__Goal of the exercise__. Only lines containing the word "pokušaj" belong in the answer; copy each one from the records.

*** Opening Material for this task ***

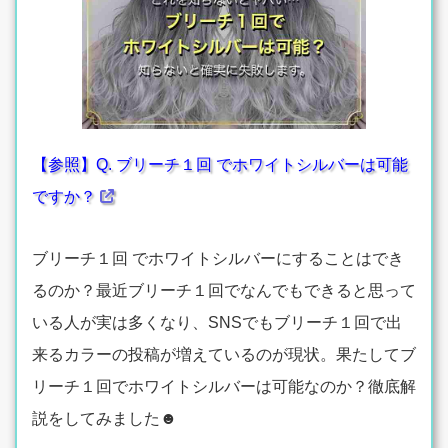
【参照】Q. ブリーチ１回 でホワイトシルバーは可能
ですか？
ブリーチ１回 でホワイトシルバーにすることはでき
るのか？最近ブリーチ１回でなんでもできると思って
いる人が実は多くなり、SNSでもブリーチ１回で出
来るカラーの投稿が増えているのが現状。果たしてブ
リーチ１回でホワイトシルバーは可能なのか？徹底解
説をしてみました☻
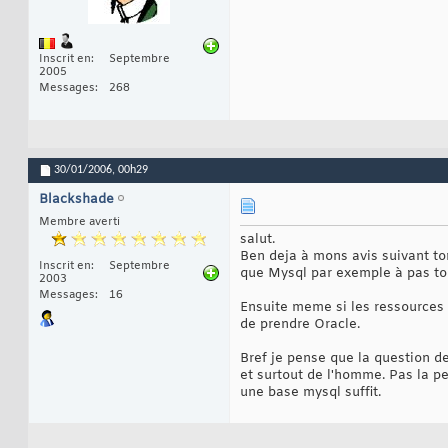
Inscrit en
Septembre
2005
Messages
268
30/01/2006,
00h29
Blackshade
Membre averti
salut.
Ben deja à mons avis suivant ton
Inscrit en
Septembre
que Mysql par exemple à pas tou
2003
Messages
16
Ensuite meme si les ressources so
de prendre Oracle.
Bref je pense que la question d
et surtout de l'homme. Pas la pe
une base mysql suffit.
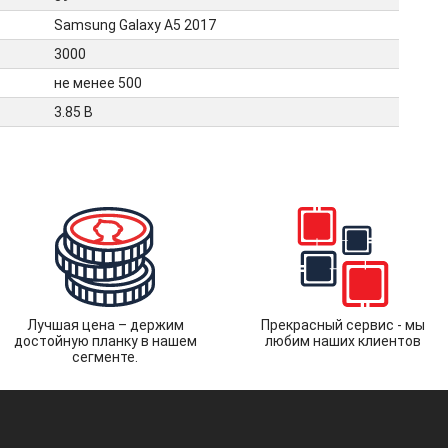
Samsung Galaxy A5 2017
3000
не менее 500
3.85 В
Лучшая цена – держим
Прекрасный сервис - мы
достойную планку в нашем
любим наших клиентов
сегменте.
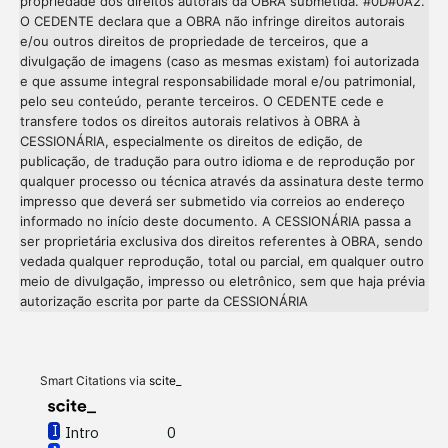
propriedade dos direitos autorais da OBRA submetida. #0D#0A2.
O CEDENTE declara que a OBRA não infringe direitos autorais
e/ou outros direitos de propriedade de terceiros, que a
divulgação de imagens (caso as mesmas existam) foi autorizada
e que assume integral responsabilidade moral e/ou patrimonial,
pelo seu conteúdo, perante terceiros. O CEDENTE cede e
transfere todos os direitos autorais relativos à OBRA à
CESSIONÁRIA, especialmente os direitos de edição, de
publicação, de tradução para outro idioma e de reprodução por
qualquer processo ou técnica através da assinatura deste termo
impresso que deverá ser submetido via correios ao endereço
informado no início deste documento. A CESSIONÁRIA passa a
ser proprietária exclusiva dos direitos referentes à OBRA, sendo
vedada qualquer reprodução, total ou parcial, em qualquer outro
meio de divulgação, impresso ou eletrônico, sem que haja prévia
Intro
0
autorização escrita por parte da CESSIONÁRIA
Methods
0
Results
0
Discussion
0
Other
0
Smart Citations via
scite_
Intro
0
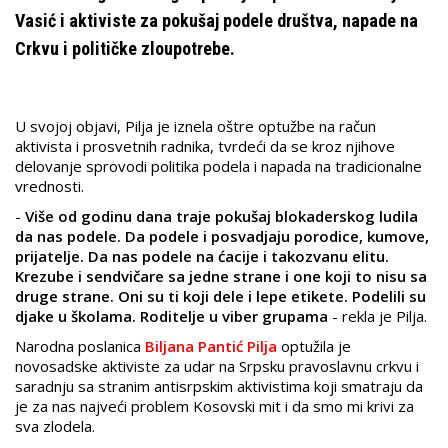
Vasić i aktiviste za pokušaj podele društva, napade na
Crkvu i političke zloupotrebe.
U svojoj objavi, Pilja je iznela oštre optužbe na račun
aktivista i prosvetnih radnika, tvrdeći da se kroz njihove
delovanje sprovodi politika podela i napada na tradicionalne
vrednosti.
-
Više od godinu dana traje pokušaj blokaderskog ludila
da nas podele. Da podele i posvadjaju porodice, kumove,
prijatelje. Da nas podele na ćacije i takozvanu elitu.
Krezube i sendvičare sa jedne strane i one koji to nisu sa
druge strane. Oni su ti koji dele i lepe etikete. Podelili su
djake u školama. Roditelje u viber grupama
- rekla je Pilja.
Narodna poslanica
Biljana Pantić Pilja
optužila je
novosadske aktiviste za udar na Srpsku pravoslavnu crkvu i
saradnju sa stranim antisrpskim aktivistima koji smatraju da
je za nas najveći problem Kosovski mit i da smo mi krivi za
sva zlodela.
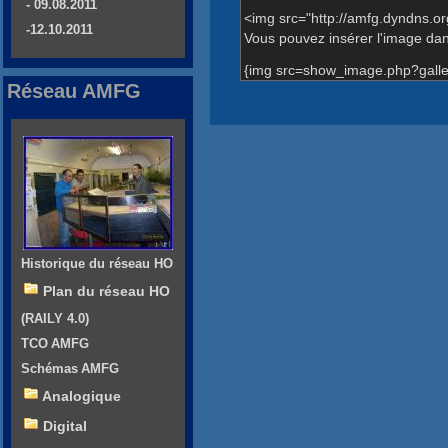
- 09.08.2011
<img src="http://amfg.dyndns.o
-12.10.2011
Vous pouvez insérer l'image dans
{img src=show_image.php?galle
Réseau AMFG
Historique du réseau HO
Plan du réseau HO
(RAILY 4.0)
TCO AMFG
Schémas AMFG
Analogique
Digital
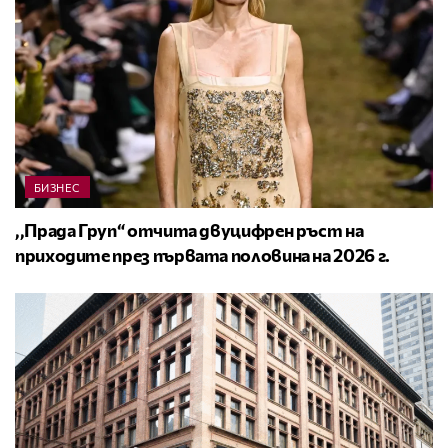
БИЗНЕС
,,Прада Груп“ отчита двуцифрен ръст на
приходите през първата половина на 2026 г.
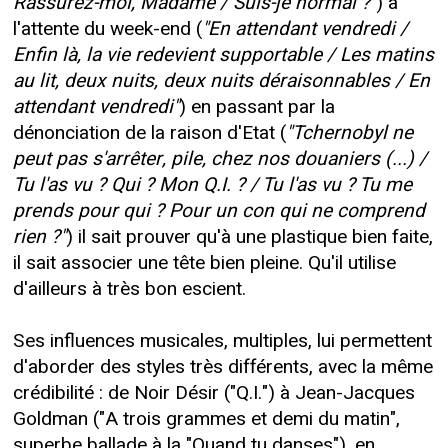
Rassurez-moi, Madame / Suis-je normal ?"
) à
l'attente du week-end (
"En attendant vendredi /
Enfin là, la vie redevient supportable / Les matins
au lit, deux nuits, deux nuits déraisonnables / En
attendant vendredi"
) en passant par la
dénonciation de la raison d'Etat (
"Tchernobyl ne
peut pas s'arrêter, pile, chez nos douaniers (...) /
Tu l'as vu ? Qui ? Mon Q.I. ? / Tu l'as vu ? Tu me
prends pour qui ? Pour un con qui ne comprend
rien ?"
) il sait prouver qu'à une plastique bien faite,
il sait associer une tête bien pleine. Qu'il utilise
d'ailleurs à très bon escient.
Ses influences musicales, multiples, lui permettent
d'aborder des styles très différents, avec la même
crédibilité : de Noir Désir ("Q.I.") à Jean-Jacques
Goldman ("A trois grammes et demi du matin",
superbe ballade à la "Quand tu danses"), en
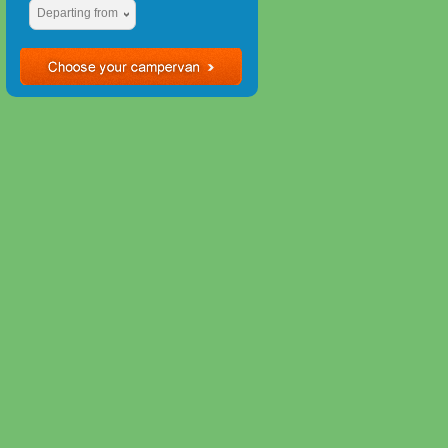
Departing from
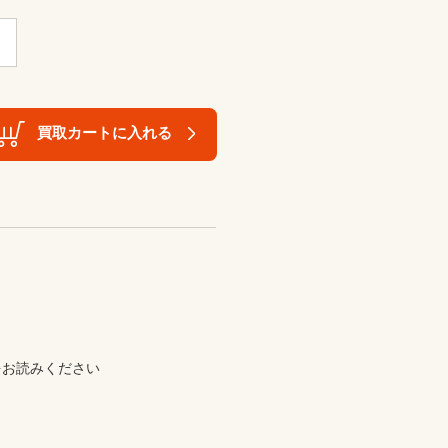
買取カートに入れる
お読みください
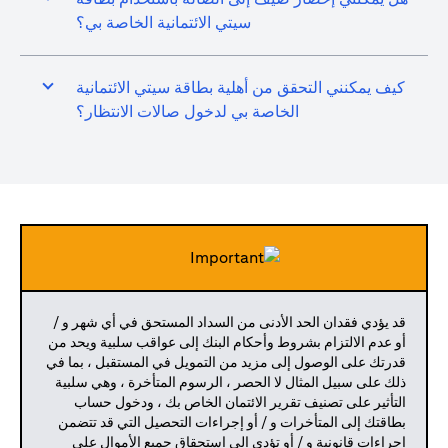
سيتي الائتمانية الخاصة بي؟
كيف يمكنني التحقق من أهلية بطاقة سيتي الائتمانية
الخاصة بي لدخول صالات الانتظار؟
قد يؤدي فقدان الحد الأدنى من السداد المستحق في أي شهر و /
أو عدم الالتزام بشروط وأحكام البنك إلى عواقب سلبية ويحد من
قدرتك على الوصول إلى مزيد من التمويل في المستقبل ، بما في
ذلك على سبيل المثال لا الحصر ، الرسوم المتأخرة ، وهي سلبية
التأثير على تصنيف تقرير الائتمان الخاص بك ، ودخول حساب
بطاقتك إلى المتأخرات و / أو إجراءات التحصيل التي قد تتضمن
إجراءات قانونية و / أو تؤدي إلى استحقاق جميع الأموال على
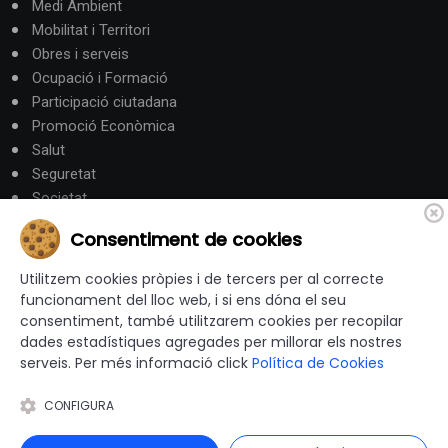
Medi Ambient
Mobilitat i Territori
Obres i serveis
Ocupació i Formació
Participació ciutadana
Promoció Econòmica
Salut
Seguretat
Societat
Turisme
Consentiment de cookies
Altres Canals
Utilitzem cookies pròpies i de tercers per al correcte
funcionament del lloc web, i si ens dóna el seu
consentiment, també utilitzarem cookies per recopilar
canalandorra.ad
dades estadístiques agregades per millorar els nostres
serveis. Per més informació click
Política de Cookies
CONFIGURA
© 2012-2026 Ajuntaments de Catalunya - Tots els drets
reservats |
Avís Legal
|
Política de privacitat
|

*** Closing Material for this task ***

__Answer box__.
Vasić i aktiviste za pokušaj podele društva, napade na
Više od godinu dana traje pokušaj blokaderskog ludila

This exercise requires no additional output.